Recorded data
┌────────

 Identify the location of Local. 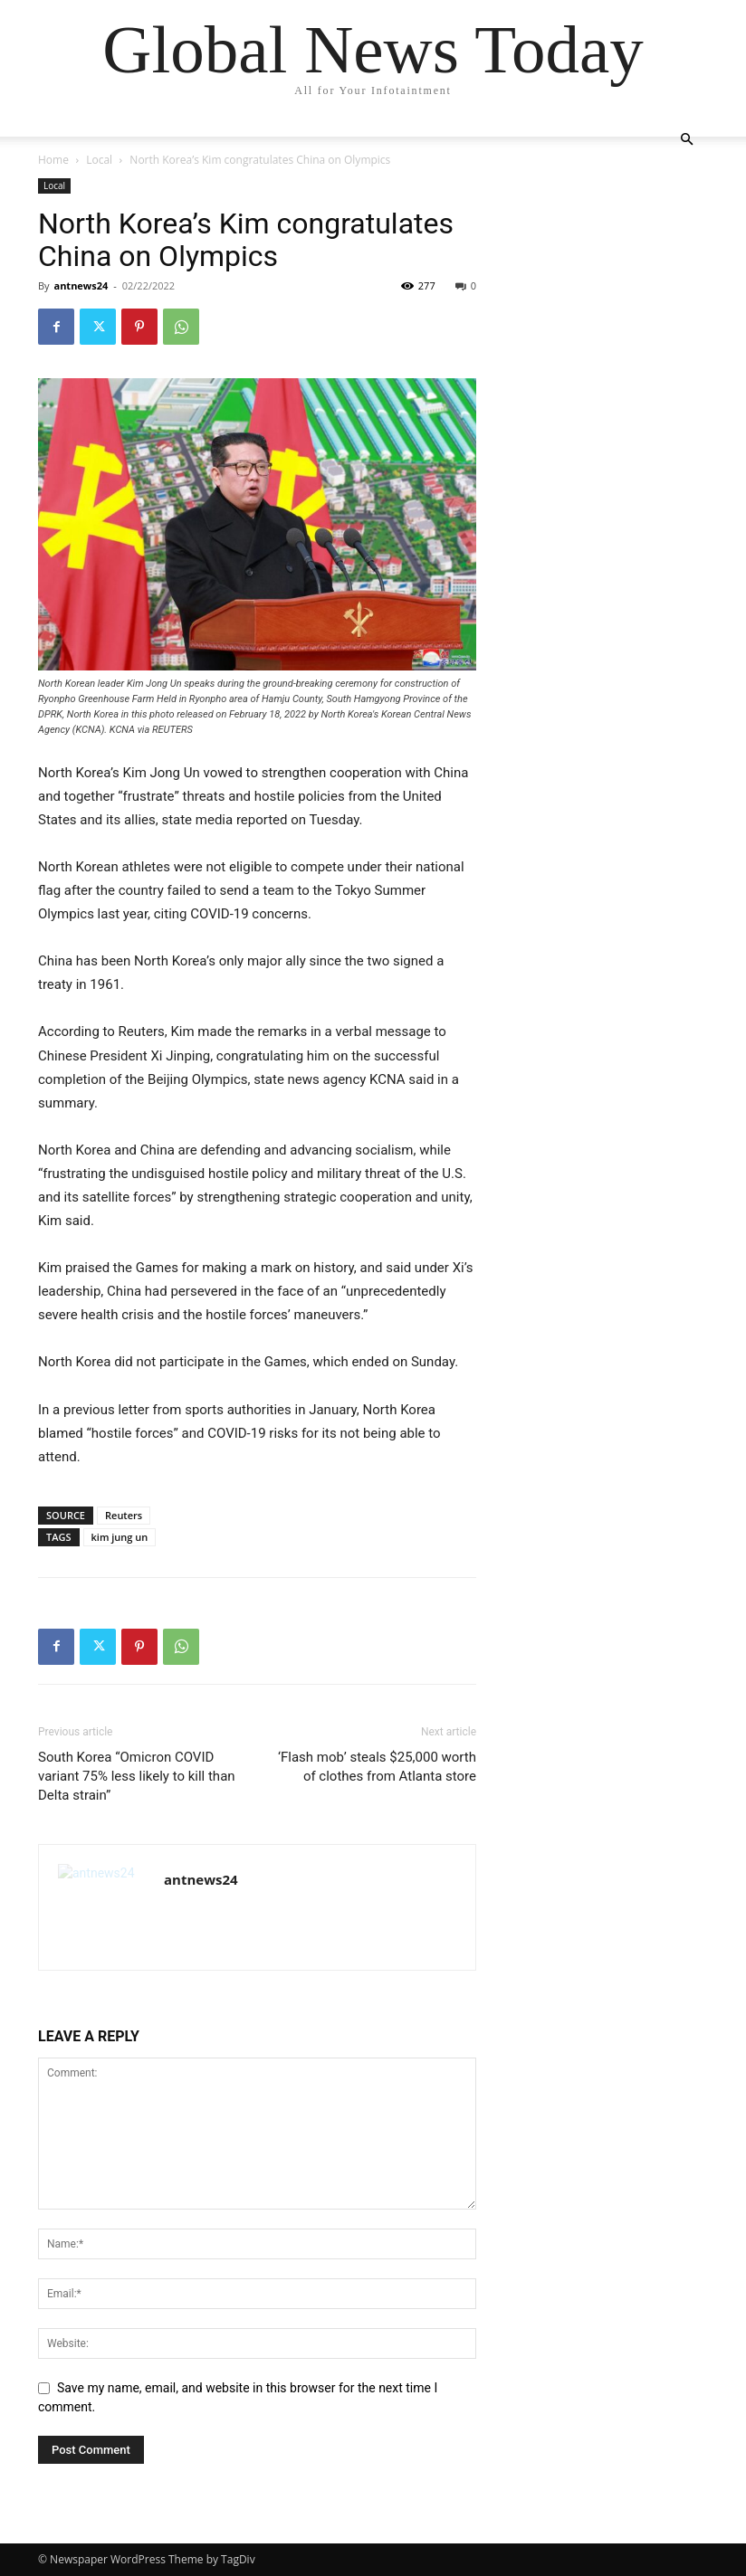
(99, 159).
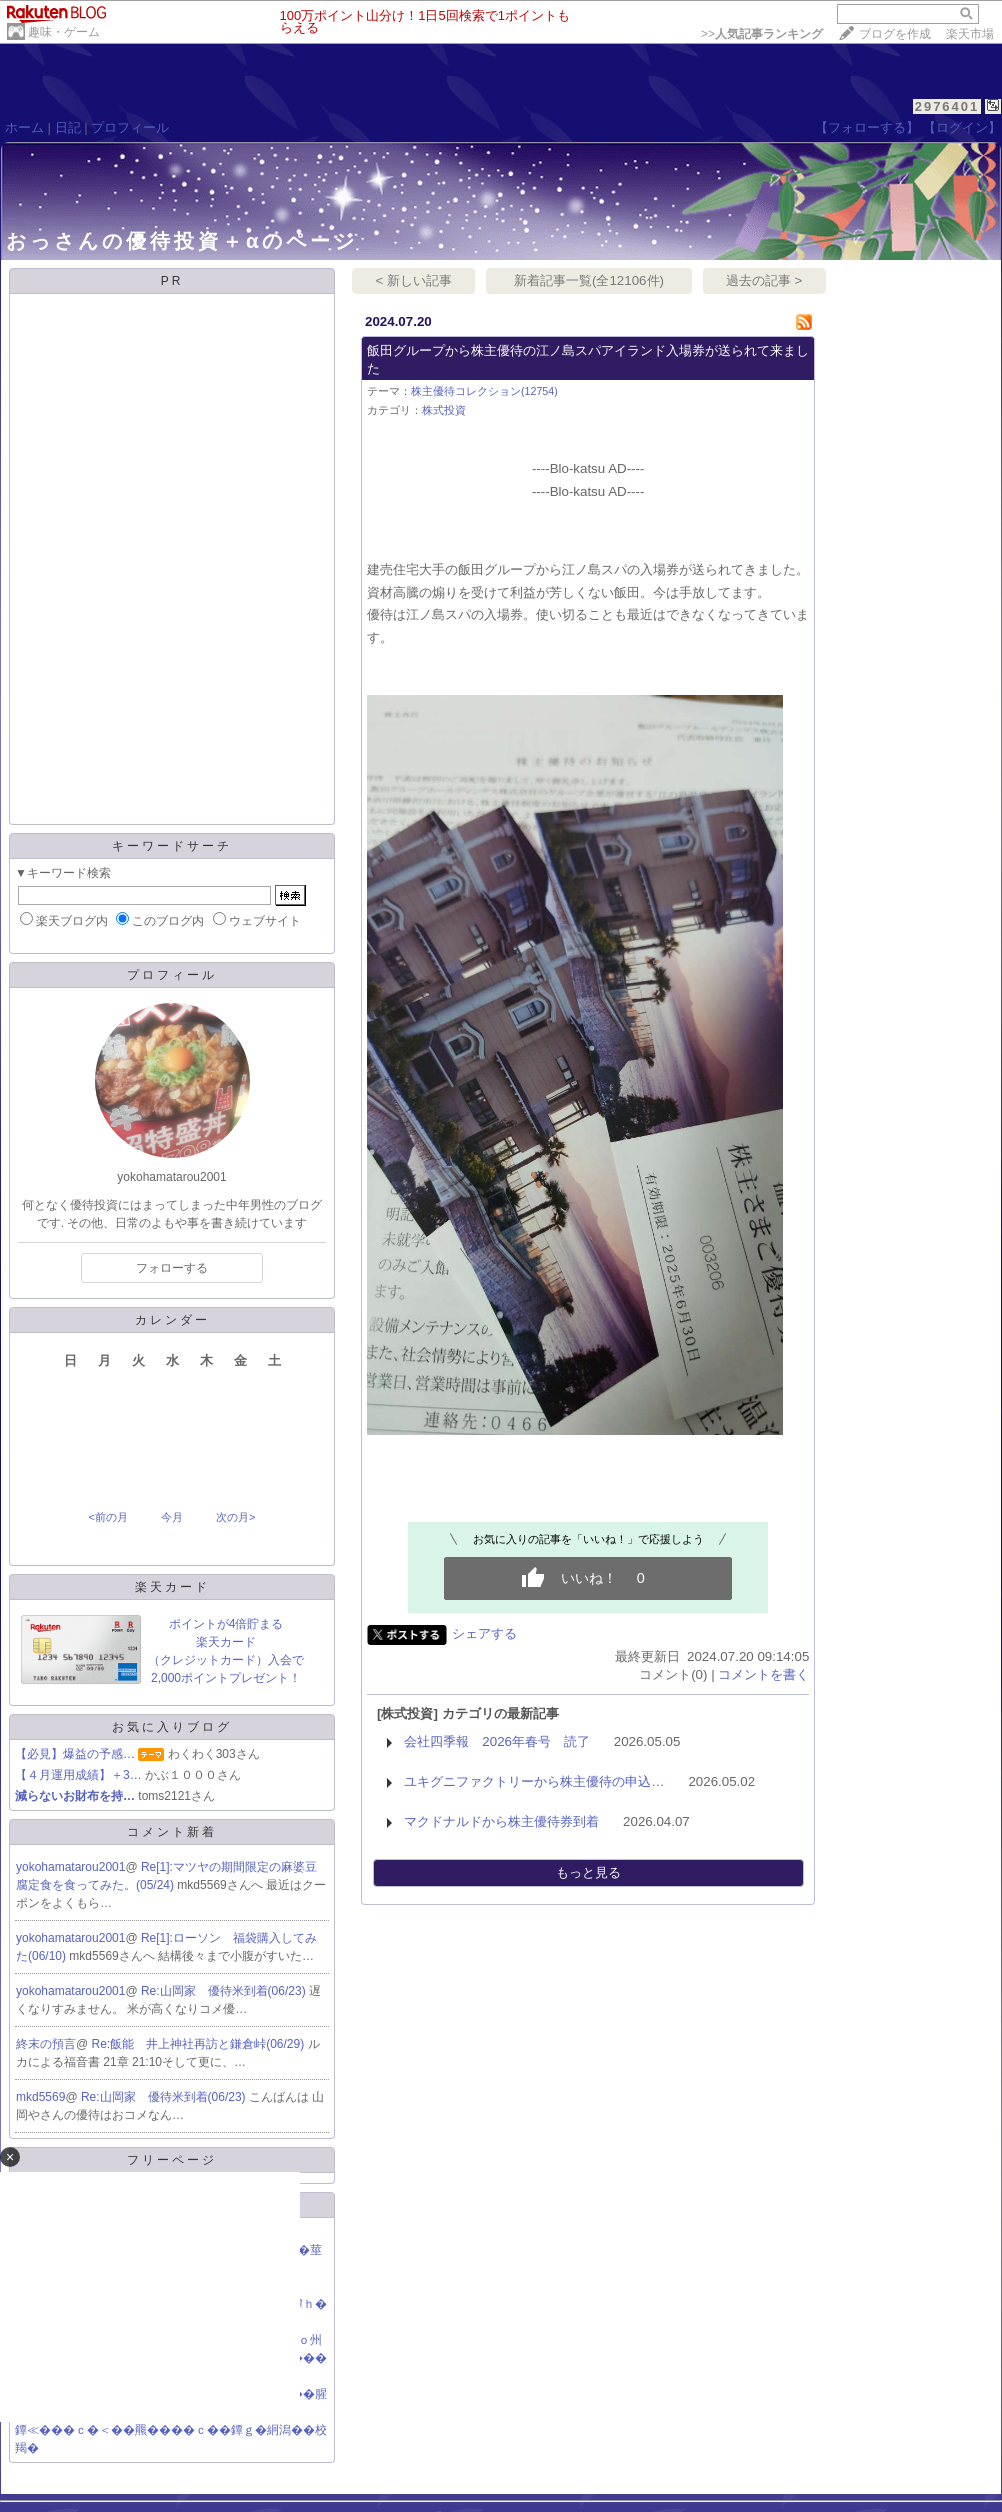 The height and width of the screenshot is (2512, 1002). Describe the element at coordinates (172, 1727) in the screenshot. I see `お気に入りブログ` at that location.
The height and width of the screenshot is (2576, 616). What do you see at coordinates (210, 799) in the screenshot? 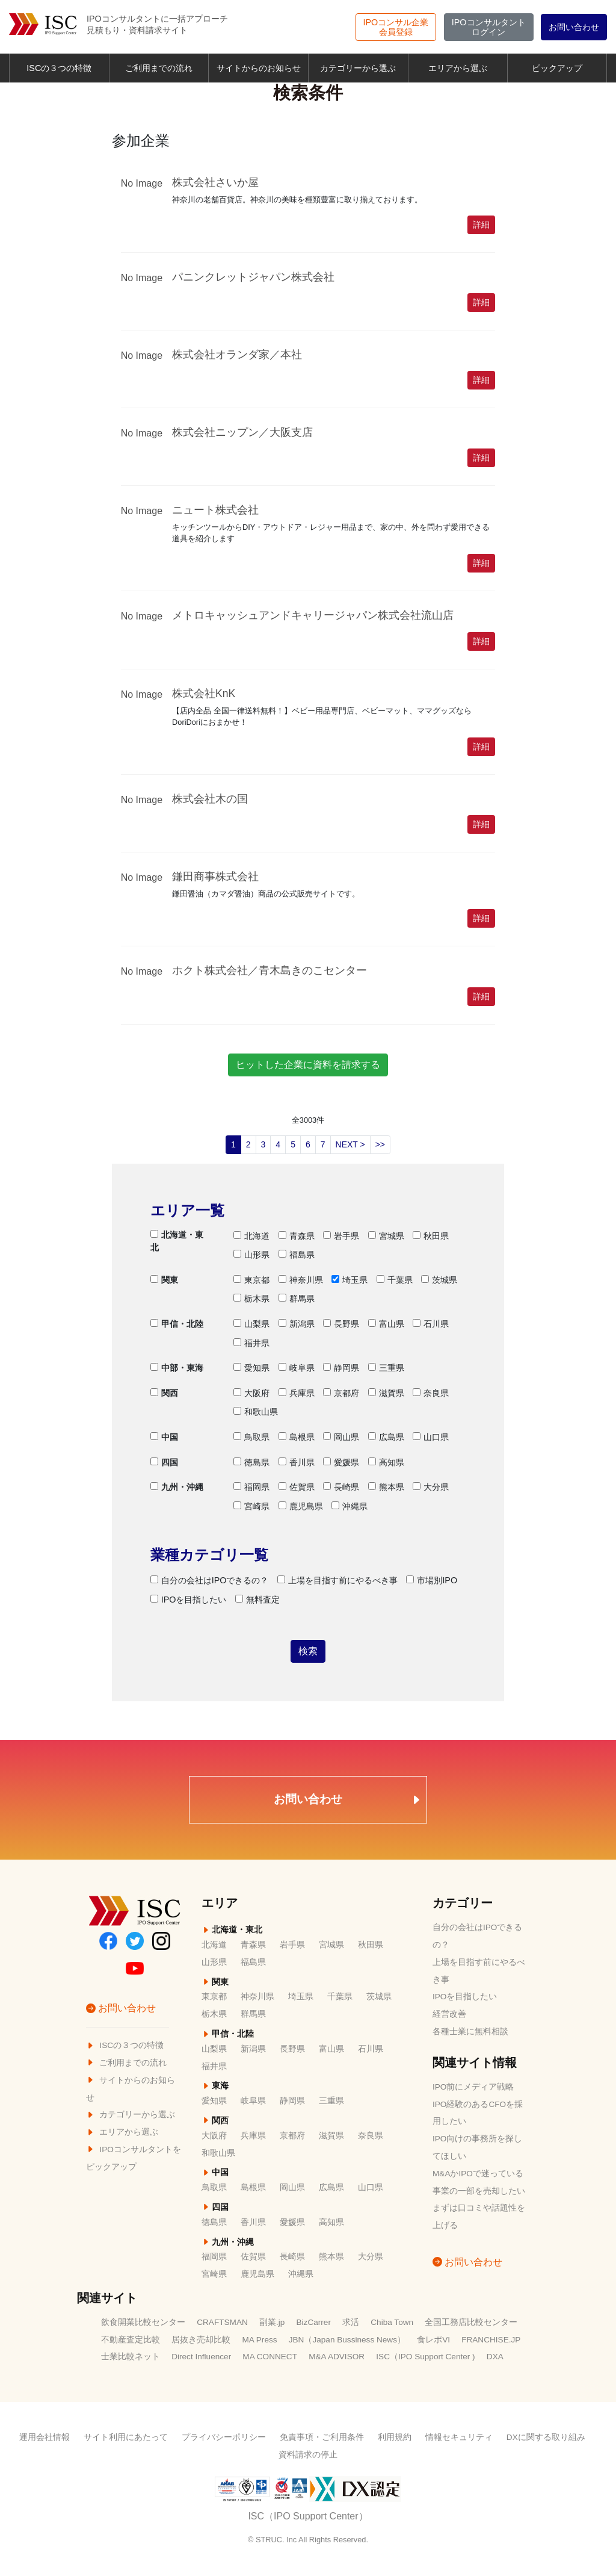
I see `株式会社木の国` at bounding box center [210, 799].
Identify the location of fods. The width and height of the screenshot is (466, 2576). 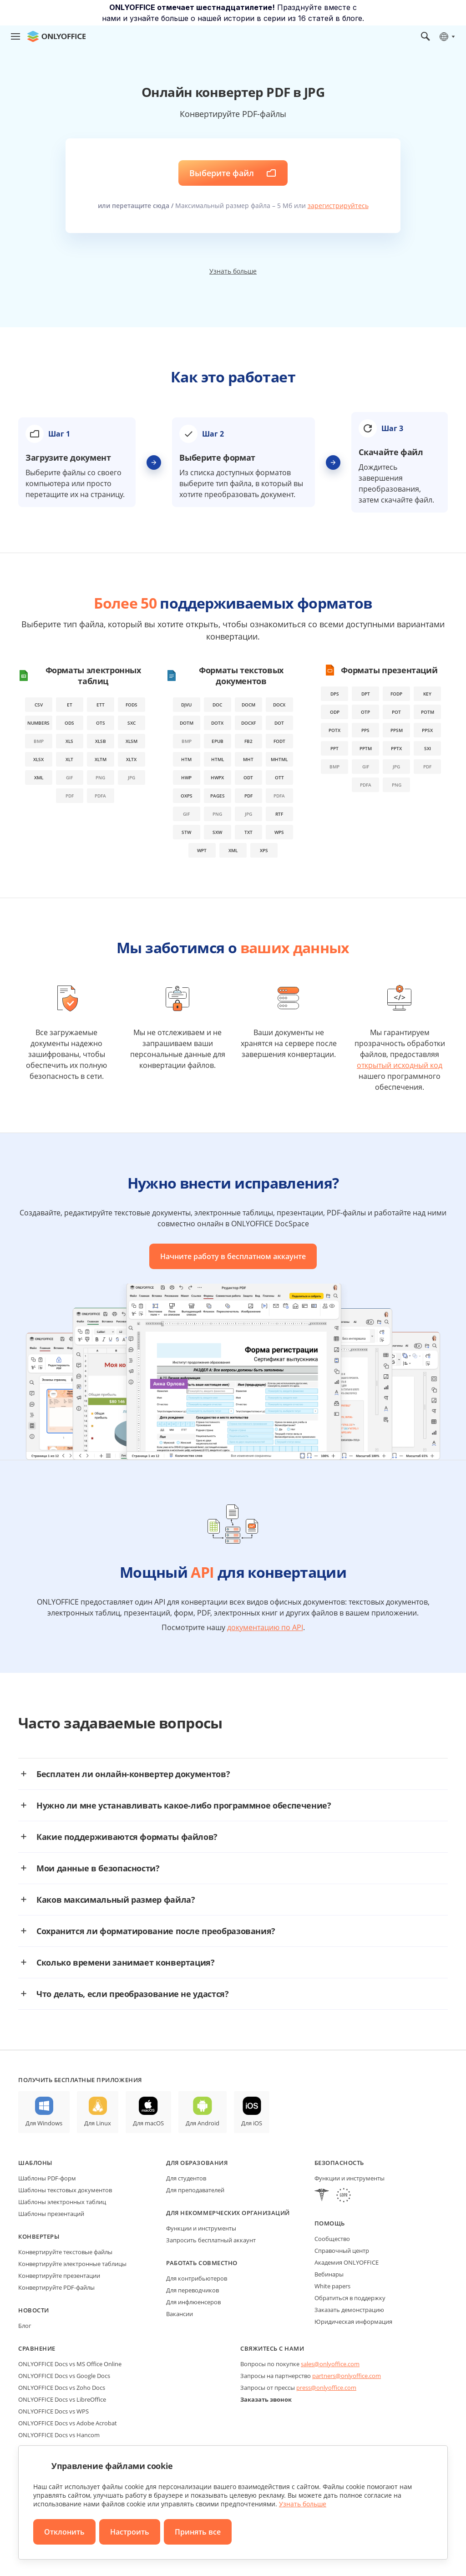
(131, 704).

└────────

*Work item*
Return all of the entries exactly as written, but drop any pictures they hold.

*Task output*
 Identify the location of Local. 
(99, 159).
 The height and width of the screenshot is (2512, 1002). Describe the element at coordinates (172, 1727) in the screenshot. I see `お気に入りブログ` at that location.
The height and width of the screenshot is (2576, 616). What do you see at coordinates (210, 799) in the screenshot? 
I see `株式会社木の国` at bounding box center [210, 799].
Identify the location of fods. The width and height of the screenshot is (466, 2576). 
(131, 704).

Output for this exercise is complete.